# Cherche désespérement un processus d'impression automatique



## plocploc (12 Décembre 2013)

Bonjour

Depuis des semaines j'ai posté ma recherche mais sans succès sans succès.

Cela me parait simple mais je dois être très limité car je n'y arrive pas.

Je souhaite lancer des impressions automatiques.

J'ai un dossier qui va se remplir d'images (déchargement de mon appareil photo), je voudrais qu'au fur et à mesure que ce dossier se remplit les images s'impriment.

J'ai essayé avec automator; à chaque fois il me dit que l'action n'a pas été fournie avec les données requises.
J'ai essayé différentes combinaisons cela ne marche jamais.

Imaginons que j'ai 5 ans, quelqu'un peut-il m'expliquer comment je pourrais faire (avec automator ou autre)...


Merci

---------- Nouveau message ajouté à 11h02 ---------- Le message précédent a été envoyé à 10h29 ----------

J'arrive à imprimer des images déjà dans mon dossier mais Automator n'imprime pas les images qui arrivent après...

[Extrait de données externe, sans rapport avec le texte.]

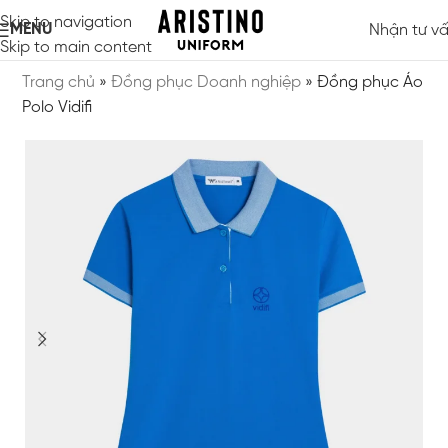
Skip to navigation
MENU
Nhận tư v
Skip to main content
Trang chủ
»
Đồng phục Doanh nghiệp
»
Đồng phục Áo
Polo Vidifi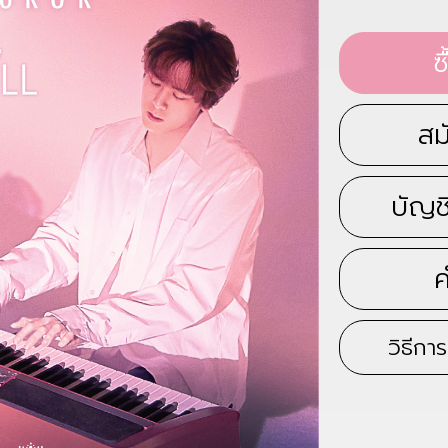
ซื
สมั
บัญช
ค
วิธีก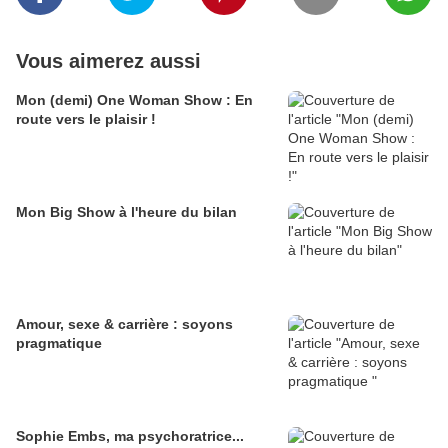
Vous aimerez aussi
Mon (demi) One Woman Show : En
route vers le plaisir !
Mon Big Show à l'heure du bilan
Amour, sexe & carrière : soyons
pragmatique
Sophie Embs, ma psychoratrice...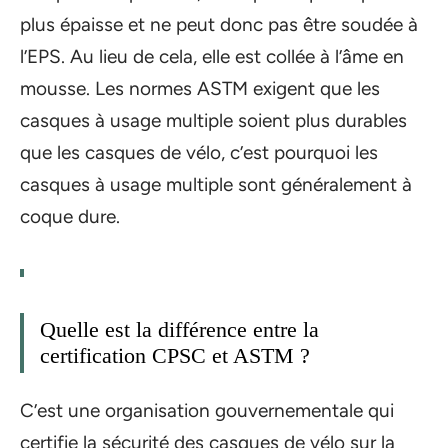
plus épaisse et ne peut donc pas être soudée à
l’EPS. Au lieu de cela, elle est collée à l’âme en
mousse. Les normes ASTM exigent que les
casques à usage multiple soient plus durables
que les casques de vélo, c’est pourquoi les
casques à usage multiple sont généralement à
coque dure.
Quelle est la différence entre la
certification CPSC et ASTM ?
C’est une organisation gouvernementale qui
certifie la sécurité des casques de vélo sur la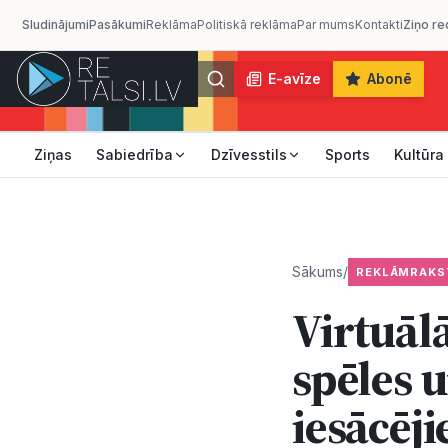
Sludinājumi
Pasākumi
Reklāma
Politiskā reklāma
Par mums
Kontakti
Ziņo re
E-avīze
Abonē
Ziņas
Sabiedrība
Dzīvesstils
Sports
Kultūra
Sākums
/
REKLĀMRAKS
Virtuālā
spēles 
iesācēj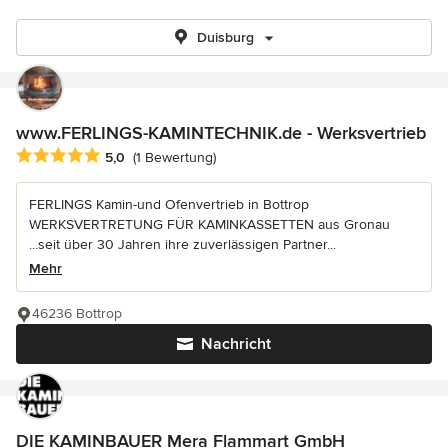
Duisburg
www.FERLINGS-KAMINTECHNIK.de - Werksvertrieb
Durchschnittliche Bewertung: 5 von 5 Sternen
5,0
(1 Bewertung)
FERLINGS Kamin-und Ofenvertrieb in Bottrop
WERKSVERTRETUNG FÜR KAMINKASSETTEN aus Gronau
...seit über 30 Jahren ihre zuverlässigen Partner...
Mehr
46236 Bottrop
Nachricht
DIE KAMINBAUER Mera Flammart GmbH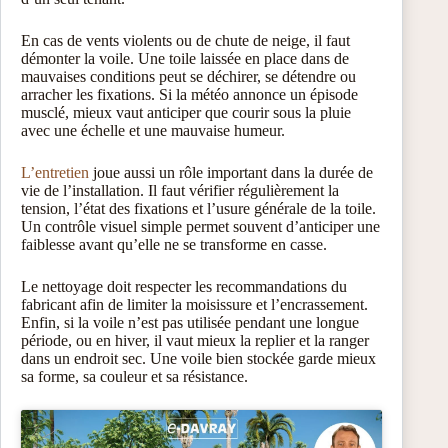
En cas de vents violents ou de chute de neige, il faut
démonter la voile. Une toile laissée en place dans de
mauvaises conditions peut se déchirer, se détendre ou
arracher les fixations. Si la météo annonce un épisode
musclé, mieux vaut anticiper que courir sous la pluie
avec une échelle et une mauvaise humeur.
L’entretien
joue aussi un rôle important dans la durée de
vie de l’installation. Il faut vérifier régulièrement la
tension, l’état des fixations et l’usure générale de la toile.
Un contrôle visuel simple permet souvent d’anticiper une
faiblesse avant qu’elle ne se transforme en casse.
Le nettoyage doit respecter les recommandations du
fabricant afin de limiter la moisissure et l’encrassement.
Enfin, si la voile n’est pas utilisée pendant une longue
période, ou en hiver, il vaut mieux la replier et la ranger
dans un endroit sec. Une voile bien stockée garde mieux
sa forme, sa couleur et sa résistance.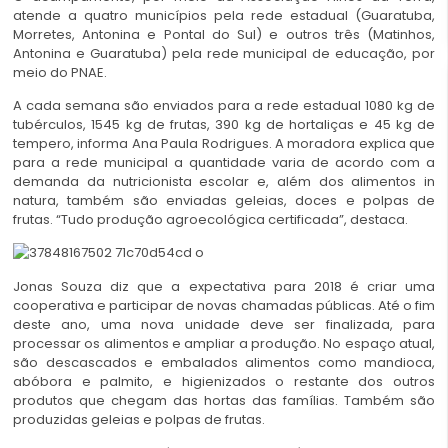
atende a quatro municípios pela rede estadual (Guaratuba,
Morretes, Antonina e Pontal do Sul) e outros três (Matinhos,
Antonina e Guaratuba) pela rede municipal de educação, por
meio do PNAE.
A cada semana são enviados para a rede estadual 1080 kg de
tubérculos, 1545 kg de frutas, 390 kg de hortaliças e 45 kg de
tempero, informa Ana Paula Rodrigues. A moradora explica que
para a rede municipal a quantidade varia de acordo com a
demanda da nutricionista escolar e, além dos alimentos in
natura, também são enviadas geleias, doces e polpas de
frutas. “Tudo produção agroecológica certificada”, destaca.
Jonas Souza diz que a expectativa para 2018 é criar uma
cooperativa e participar de novas chamadas públicas. Até o fim
deste ano, uma nova unidade deve ser finalizada, para
processar os alimentos e ampliar a produção. No espaço atual,
são descascados e embalados alimentos como mandioca,
abóbora e palmito, e higienizados o restante dos outros
produtos que chegam das hortas das famílias. Também são
produzidas geleias e polpas de frutas.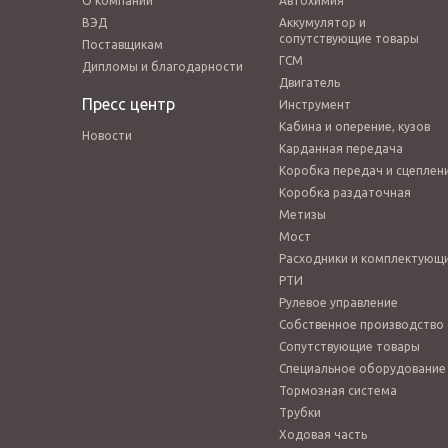
О компании
Автохимия
ВЭД
Аккумулятор и
сопутствующие товары
Поставщикам
ГСМ
Дипломы и благодарности
Двигатель
Пресс центр
Инструмент
Кабина и оперение, кузов
Новости
Карданная передача
Коробка передач и сцеплен
Коробка раздаточная
Метизы
Мост
Расходники и комплектующ
РТИ
Рулевое управление
Собственное производство
Сопутствующие товары
Специальное оборудование
Тормозная система
Трубки
Ходовая часть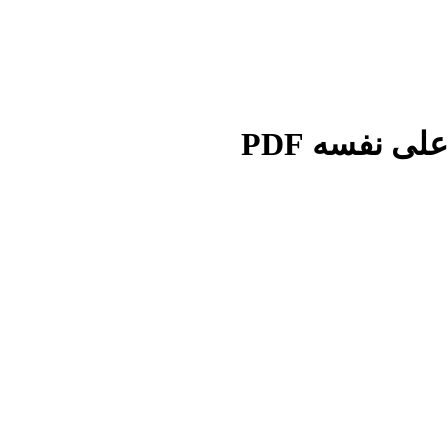
ى نفسه PDF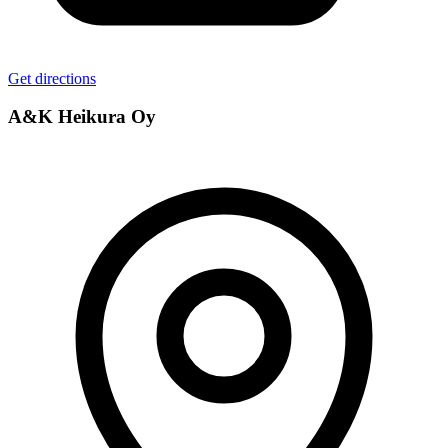
Get directions
A&K Heikura Oy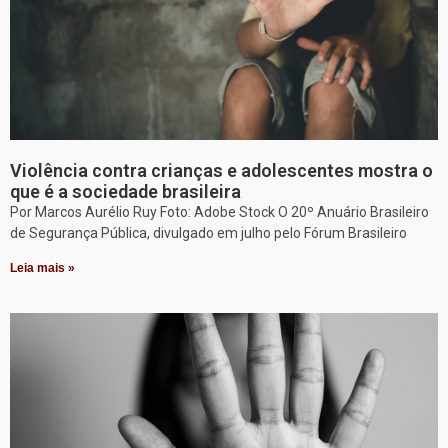
Violência contra crianças e adolescentes mostra o
que é a sociedade brasileira
Por Marcos Aurélio Ruy Foto: Adobe Stock O 20º Anuário Brasileiro
de Segurança Pública, divulgado em julho pelo Fórum Brasileiro
Leia mais »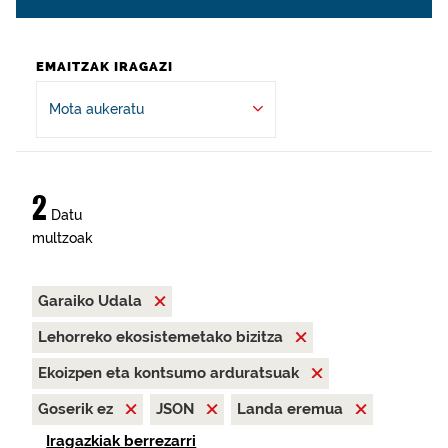
EMAITZAK IRAGAZI
Mota aukeratu
2
Datu
multzoak
Garaiko Udala
Lehorreko ekosistemetako bizitza
Ekoizpen eta kontsumo arduratsuak
Goserik ez
JSON
Landa eremua
Iragazkiak berrezarri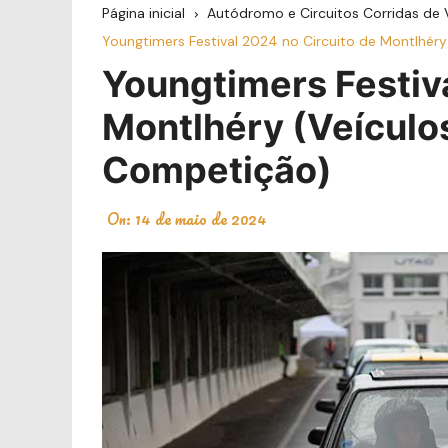
Página inicial
Autódromo e Circuitos Corridas de 
Youngtimers Festival 2024 no Circuito de Montlhéry
Youngtimers Festiva
Montlhéry (Veículos
Competição)
On:
14 de maio de 2024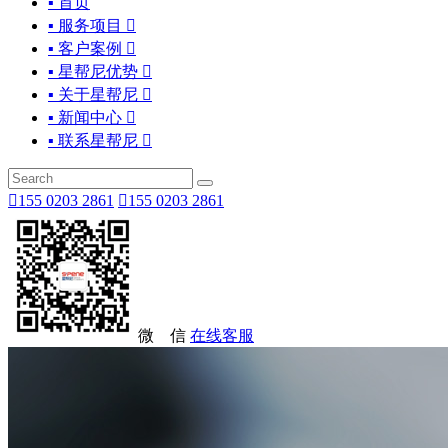
▪ 首页
▪ 服务项目

▪ 客户案例

▪ 星帮尼优势

▪ 关于星帮尼

▪ 新闻中心

▪ 联系星帮尼


155 0203 2861

155 0203 2861
微 信
在线客服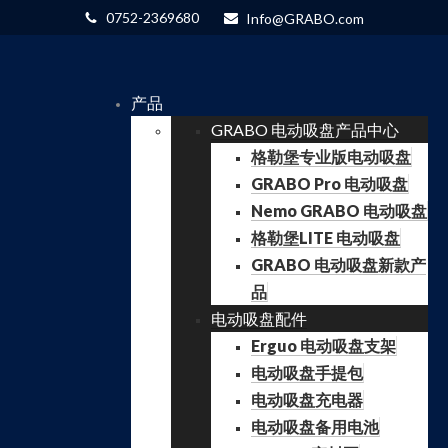
0752-2369680
Info@GRABO.com
产品
GRABO 电动吸盘产品中心
格勒堡专业版电动吸盘
GRABO Pro 电动吸盘
Nemo GRABO 电动吸盘
格勒堡LITE 电动吸盘
GRABO 电动吸盘新款产
品
电动吸盘配件
Erguo 电动吸盘支架
电动吸盘手提包
电动吸盘充电器
电动吸盘备用电池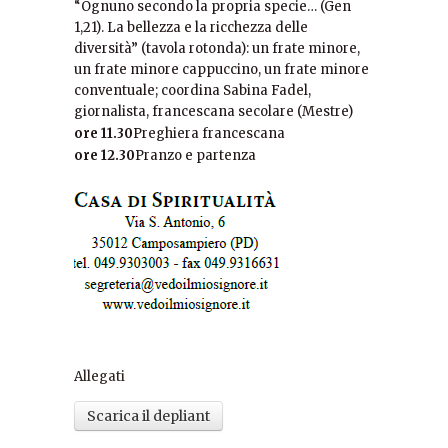
“Ognuno secondo la propria specie… (Gen
1,21). La bellezza e la ricchezza delle
diversità” (tavola rotonda): un frate minore,
un frate minore cappuccino, un frate minore
conventuale; coordina Sabina Fadel,
giornalista, francescana secolare (Mestre)
ore 11.30
Preghiera francescana
ore 12.30
Pranzo e partenza
Allegati
Scarica il depliant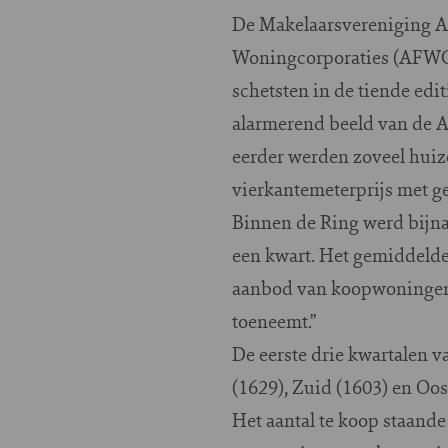
De Makelaarsvereniging 
Woningcorporaties (AFWC
schetsten in de tiende ed
alarmerend beeld van de A
eerder werden zoveel huize
vierkantemeterprijs met ge
Binnen de Ring werd bijna 
een kwart. Het gemiddelde
aanbod van koopwoningen d
toeneemt.”
De eerste drie kwartalen 
(1629), Zuid (1603) en Oos
Het aantal te koop staand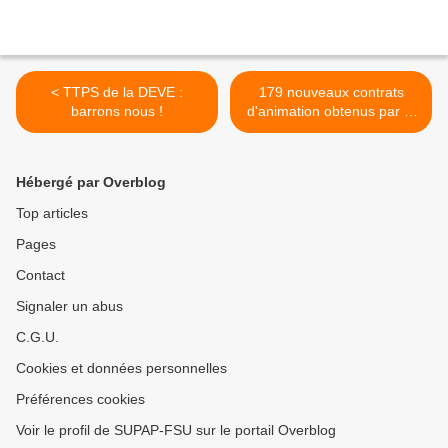
< TTPS de la DEVE :
179 nouveaux contrats
barrons nous !
d'animation obtenus par le
SUPAP-FSU pour la
prochaine rentrée >
Hébergé par Overblog
Top articles
Pages
Contact
Signaler un abus
C.G.U.
Cookies et données personnelles
Préférences cookies
Voir le profil de SUPAP-FSU sur le portail Overblog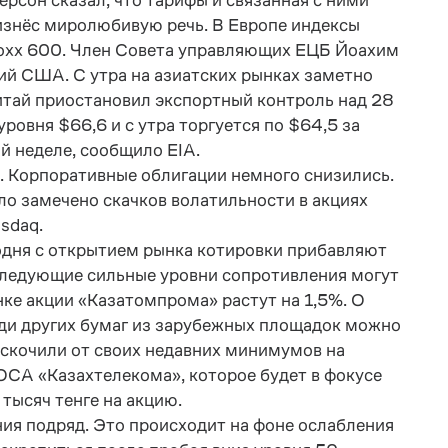
он сказал, что тарифы и связанная с ними
изнёс миролюбивую речь. В Европе индексы
Stoxx 600. Член Совета управляющих ЕЦБ Йоахим
ний США. С утра на азиатских рынках заметно
итай приостановил экспортный контроль над 28
ровня $66,6 и с утра торгуется по $64,5 за
й неделе, сообщило EIA.
. Корпоративные облигации немного снизились.
о замечено скачков волатильности в акциях
sdaq.
годня с открытием рынка котировки прибавляют
Следующие сильные уровни сопротивления могут
нке акции «Казатомпрома» растут на 1,5%. О
еди других бумаг из зарубежных площадок можно
отскочили от своих недавних минимумов на
ОСА «Казахтелекома», которое будет в фокусе
тысяч тенге на акцию.
ния подряд. Это происходит на фоне ослабления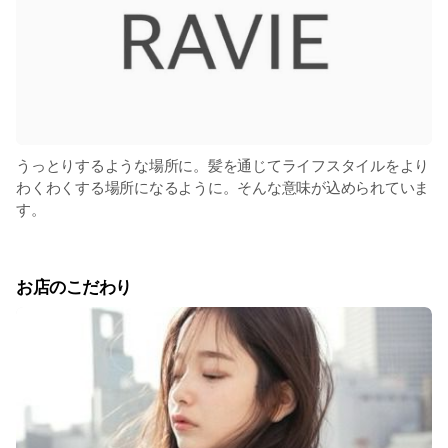
うっとりするような場所に。髪を通じてライフスタイルをより
わくわくする場所になるように。そんな意味が込められていま
す。
お店のこだわり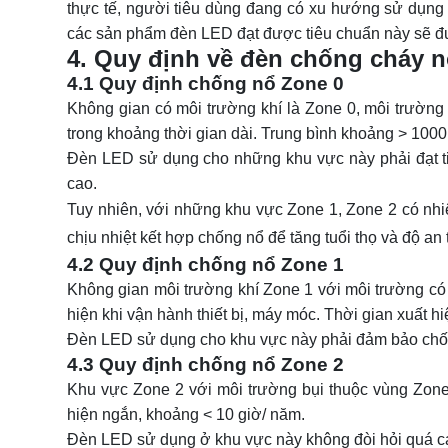
thực tế, người tiêu dùng đang có xu hướng sử dụng 
các sản phẩm đèn LED đạt được tiêu chuẩn này sẽ đ
4. Quy định về đèn chống cháy 
4.1 Quy định chống nổ Zone 0
Không gian có môi trường khí là Zone 0, môi trường
trong khoảng thời gian dài. Trung bình khoảng > 1000
Đèn LED sử dụng cho những khu vực này phải đạt t
cao.
Tuy nhiên, với những khu vực Zone 1, Zone 2 có nhi
chịu nhiệt
kết hợp chống nổ để tăng tuổi thọ và độ an 
4.2 Quy định chống nổ Zone 1
Không gian môi trường khí Zone 1 với môi trường có 
hiện khi vận hành thiết bị, máy móc. Thời gian xuất h
Đèn LED sử dụng cho khu vực này phải đảm bảo chống
4.3 Quy định chống nổ Zone 2
Khu vực Zone 2 với môi trường bụi thuộc vùng Zone
hiện ngắn, khoảng < 10 giờ/ năm.
Đèn LED sử dụng ở khu vực này không đòi hỏi quá ca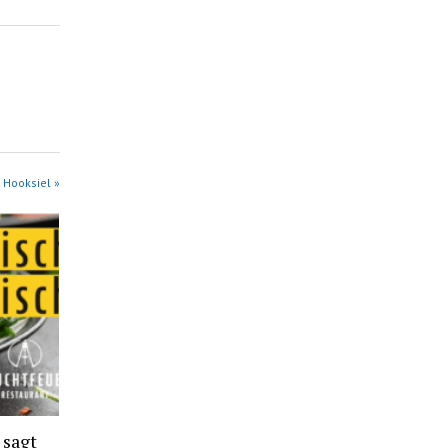
 Hooksiel »
 sagt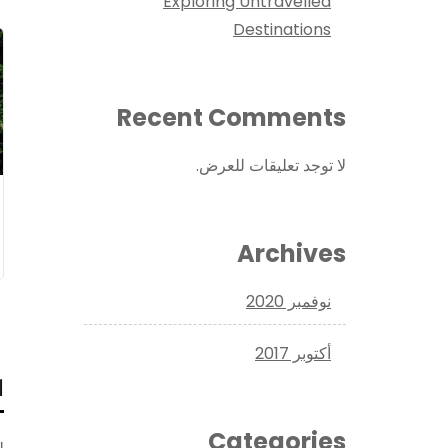
Exploring Untravelled
Destinations
Recent Comments
لا توجد تعليقات للعرض.
Archives
نوفمبر 2020
أكتوبر 2017
ا
Categories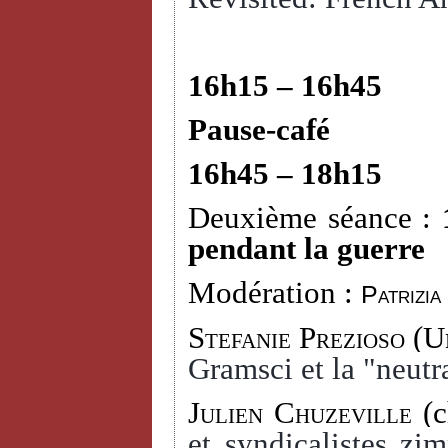
16h15 – 16h45
Pause-café
16h45 – 18h15
Deuxième séance :
pendant la guerre
Modération :
Patrizia
Stefanie Prezioso
(Un
Gramsci et la "neutra
Julien Chuzeville
(c
et syndicalistes zi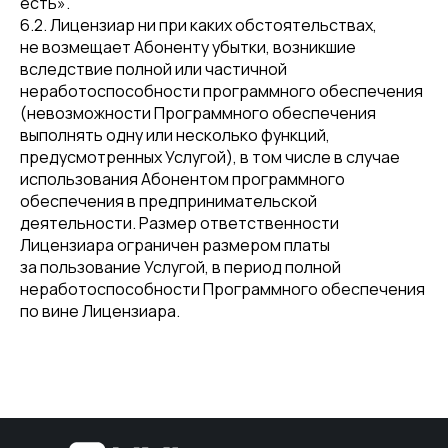
есть».
6.2. Лицензиар ни при каких обстоятельствах,
не возмещает Абоненту убытки, возникшие
вследствие полной или частичной
неработоспособности программного обеспечения
(невозможности Программного обеспечения
выполнять одну или несколько функций,
предусмотренных Услугой), в том числе в случае
использования Абонентом программного
обеспечения в предпринимательской
деятельности. Размер ответственности
Лицензиара ограничен размером платы
за пользование Услугой, в период полной
неработоспособности Программного обеспечения
по вине Лицензиара.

Comment lui faire imprimer chaque nouvelle image ?

Merci et désolé pour ma confusion


----------



## ntx (12 Décembre 2013)

Tu as bien utilisé une "action de dossier" pour lancer ton script ?


----------



## plocploc (12 Décembre 2013)

Bonsoir

Action de dossier ne me donne rien... A chaque essai (si je dis imprimer à la suite de la désignation d'un dossier), Automator me dit qu'il n'y a pas les données requises

Ce que j'ai enfin réussi à faire ce matin (pour la voir vu sur un site anglo-saxon)

Obtenir les éléments du Finder indiqués > Obtenir le contenu de dossiers > Imprimer des images

Là en effet j'arrive à imprimer si les éléments sont déjà dans le dossier mais pas au fur et à mesure de leur arrivée.


MErci de votre aide !


----------



## quark67 (12 Décembre 2013)

Voici la méthode. On va oublier Automator et on va utiliser AppleScript. Ça peut paraitre long et compliqué, mais c'est parce que je détaille toutes les étapes.


On lance « Éditeur AppleScript » situé dans /Applications/Utilitaires ;
Dans la fenêtre vide qui est apparue, on colle ce code : 
	
	



```
on adding folder items to this_folder after receiving these_items
	tell application "Finder"
		repeat with i in these_items
			print i
		end repeat
	end tell
end adding folder items to
```

On clique sur le bouton « Compiler » (c'est pas dangereux). Si tout le passe bien, le texte est mis en couleur suivant la signification des termes du code précédent ;
On va dans le menu Fichier et on choisit « Enregistrer... » *(On n'utilise PAS le bouton « Enregistrer » qui a une autre signification)* en choisissant le bureau par exemple et en donnant un nom au script tel que _« ImprimerPhotos »_ en conservant le format par défaut, qui est « script » ;
Dans le Finder, on va dans le dossier _Bibliothèque_ de l'utilisateur (sous 10.7 à 10.9 c'est masqué par défaut ; pour y accéder, on va dans le menu « Aller » du Finder, en appuyant sur la touche « alt » en même-temps) ;
Dans le dossier _Bibliothèque_, il y a un dossier _Scripts_. On va à l'intérieur et on crée un dossier « Folder Action Scripts » (attention à copier scrupuleusement le nom, sans les guillemets) ;
Dans ce dossier _Folder Action Scripts_, on place le fichier du script que l'on avait enregistré sur le bureau auparavant ;
Maintenant, tu vas jusqu'au dossier dans lequel tu glisses tes photos ;
Sur ce dossier, tu fais un clic droit (ou ctrl-clic) sur ce dossier pour avoir un menu contextuel, et tu choisis tout en bas « Services &#9654; » puis « Configuration des actions de dossier... » ;
Dans la fenêtre du logiciel « Configuration actions de dossier » qui s'affiche, nommée « Choisissez un script à joindre... », tu verras des scripts au nom anglais, ainsi que le script que t'as placé dans le dossier _Folder Action Scripts_. Choisis-le ;
Vérifie bien que la case « Activer les actions de dossier » est cochée ;
Tu peux quitter le logiciel « Configuration actions de dossier ».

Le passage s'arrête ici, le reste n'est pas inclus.